WORK INSTRUCTION
The lines to output run from the first line of the entries below through the line containing "Neden? Nasıl? Niçin?"; copy them exactly and leave out pictures.

DATASET ENTRIES
________________
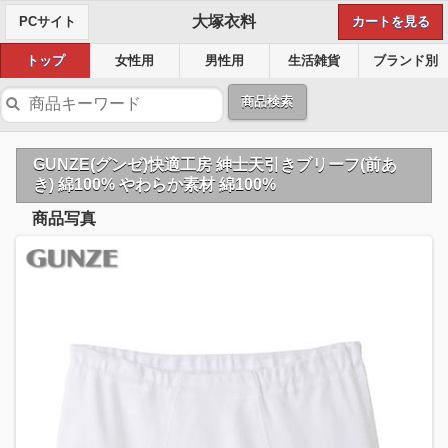
大塚衣料
PCサイト
カートを見る
トップ
女性用
男性用
生活雑貨
ブランド別
商品検索
GUNZE(グンゼ)快適工房 紳士天引きブリーフ(前あ
き) 綿100% やわらか素材 綿100%
商品写真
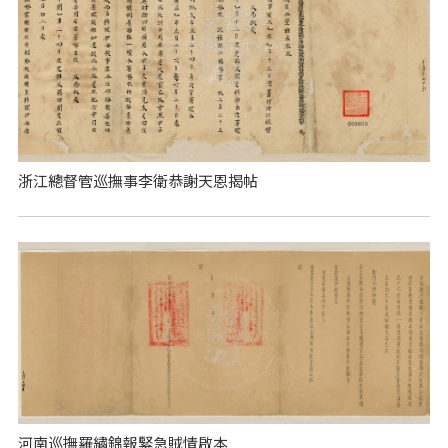
浙江總督管巡撫事李衛恭謝天恩揭帖
河南巡撫羅繡錦報緊急賊情啟本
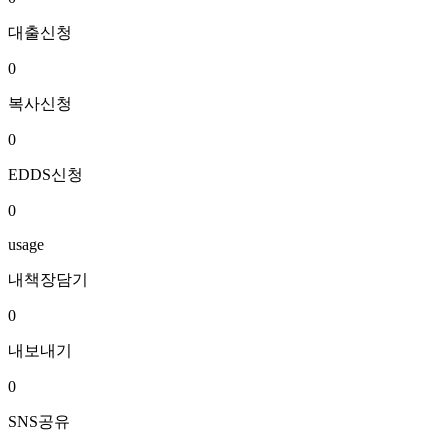
대출신청
0
복사신청
0
EDDS신청
0
usage
내책장담기
0
내보내기
0
SNS공유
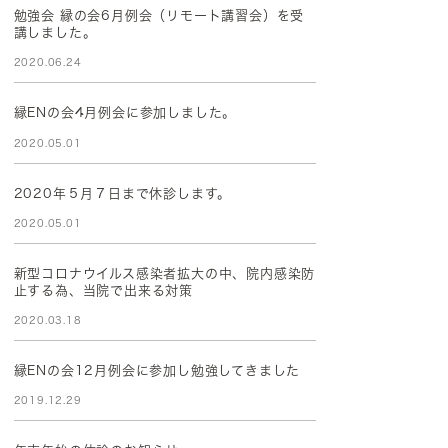
勉強会 縁の会6月例会（リモート講習会）を受
講しました。
2020.06.24
縁ENの会4月例会に参加しました。
2020.05.01
2020年５月７日まで休診します。
2020.05.01
新型コロナウイルス感染者拡大の中、院内感染防
止する為、当院で出来る対策
2020.03.18
縁ENの会12月例会に参加し勉強してきました
2019.12.29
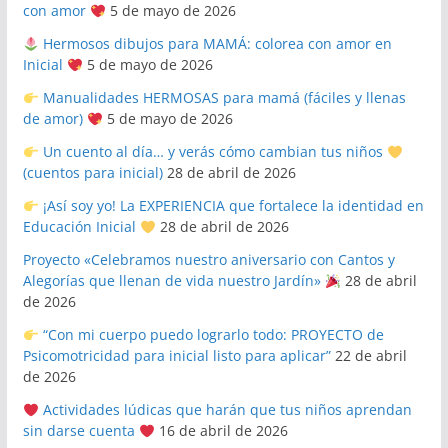
con amor
5 de mayo de 2026
Hermosos dibujos para MAMÁ: colorea con amor en
Inicial
5 de mayo de 2026
Manualidades HERMOSAS para mamá (fáciles y llenas
de amor)
5 de mayo de 2026
Un cuento al día… y verás cómo cambian tus niños
(cuentos para inicial)
28 de abril de 2026
¡Así soy yo! La EXPERIENCIA que fortalece la identidad en
Educación Inicial
28 de abril de 2026
Proyecto «Celebramos nuestro aniversario con Cantos y
Alegorías que llenan de vida nuestro Jardín»
28 de abril
de 2026
“Con mi cuerpo puedo lograrlo todo: PROYECTO de
Psicomotricidad para inicial listo para aplicar”
22 de abril
de 2026
Actividades lúdicas que harán que tus niños aprendan
sin darse cuenta
16 de abril de 2026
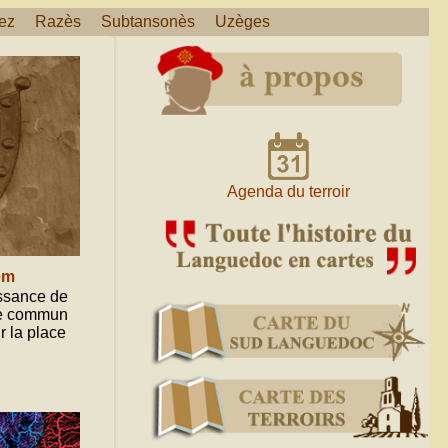
ez
Razès
Subtansonès
Uzèges
Agenda du terroir
em
issance de
ne commun
r la place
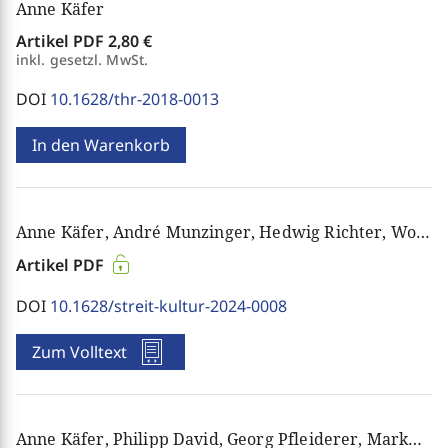
Anne Käfer
Artikel PDF
2,80 €
inkl. gesetzl. MwSt.
DOI
10.1628/thr-2018-0013
In den Warenkorb
Anne Käfer, André Munzinger, Hedwig Richter, Wolfgang Schäuble
Artikel PDF
DOI
10.1628/streit-kultur-2024-0008
Zum Volltext
Anne Käfer, Philipp David, Georg Pfleiderer, Markus Tiedemann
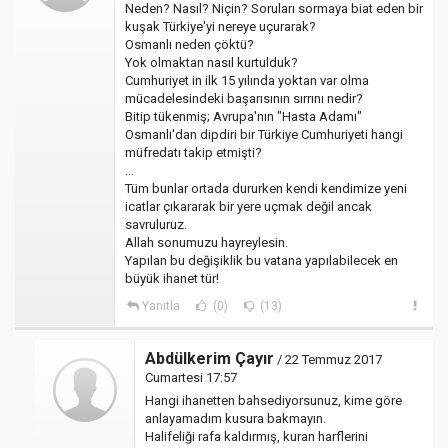
Neden? Nasıl? Niçin? Soruları sormaya biat eden bir
kuşak Türkiye'yi nereye uçurarak?
Osmanlı neden çöktü?
Yok olmaktan nasıl kurtulduk?
Cumhuriyet in ilk 15 yılında yoktan var olma
mücadelesindeki başarısının sırrını nedir?
Bitip tükenmiş; Avrupa'nın "Hasta Adamı"
Osmanlı'dan dipdiri bir Türkiye Cumhuriyeti hangi
müfredatı takip etmişti?
...
Tüm bunlar ortada dururken kendi kendimize yeni
icatlar çıkararak bir yere uçmak değil ancak
savruluruz.
Allah sonumuzu hayreylesin.
Yapılan bu değişiklik bu vatana yapılabilecek en
büyük ihanet tür!
Yanıtla
(0)
(13)
Abdülkerim Çayır
/ 22 Temmuz 2017
Cumartesi 17:57
Hangi ihanetten bahsediyorsunuz, kime göre
anlayamadım kusura bakmayın.
Halifeliği rafa kaldırmış, kuran harflerini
________________
EXERCISE ANSWER
大塚衣料
PCサイト
カートを見る
トップ
女性用
男性用
生活雑貨
ブランド別
商品検索
GUNZE(グンゼ)快適工房 紳士天引きブリーフ(前あ
き) 綿100% やわらか素材 綿100%
商品写真
浙江總督管巡撫事李衛恭謝天恩揭帖
河南巡撫羅繡錦報緊急賊情啟本
대출신청
0
복사신청
0
EDDS신청
0
usage
내책장담기
0
내보내기
0
SNS공유
勉強会 縁の会6月例会（リモート講習会）を受
講しました。
2020.06.24
縁ENの会4月例会に参加しました。
2020.05.01
2020年５月７日まで休診します。
2020.05.01
新型コロナウイルス感染者拡大の中、院内感染防
止する為、当院で出来る対策
2020.03.18
縁ENの会12月例会に参加し勉強してきました
2019.12.29
con amor
5 de mayo de 2026
Hermosos dibujos para MAMÁ: colorea con amor en
Inicial
5 de mayo de 2026
Manualidades HERMOSAS para mamá (fáciles y llenas
de amor)
5 de mayo de 2026
Un cuento al día… y verás cómo cambian tus niños
(cuentos para inicial)
28 de abril de 2026
¡Así soy yo! La EXPERIENCIA que fortalece la identidad en
Educación Inicial
28 de abril de 2026
Proyecto «Celebramos nuestro aniversario con Cantos y
Alegorías que llenan de vida nuestro Jardín»
28 de abril
de 2026
“Con mi cuerpo puedo lograrlo todo: PROYECTO de
Psicomotricidad para inicial listo para aplicar”
22 de abril
de 2026
Actividades lúdicas que harán que tus niños aprendan
sin darse cuenta
16 de abril de 2026
ez
Razès
Subtansonès
Uzèges
Agenda du terroir
em
issance de
ne commun
r la place
Anne Käfer
Artikel PDF
2,80 €
inkl. gesetzl. MwSt.
DOI
10.1628/thr-2018-0013
In den Warenkorb
Anne Käfer, André Munzinger, Hedwig Richter, Wolfgang Schäuble
Artikel PDF
DOI
10.1628/streit-kultur-2024-0008
Zum Volltext
Anne Käfer, Philipp David, Georg Pfleiderer, Markus Tiedemann
Neden? Nasıl? Niçin? Soruları sormaya biat eden bir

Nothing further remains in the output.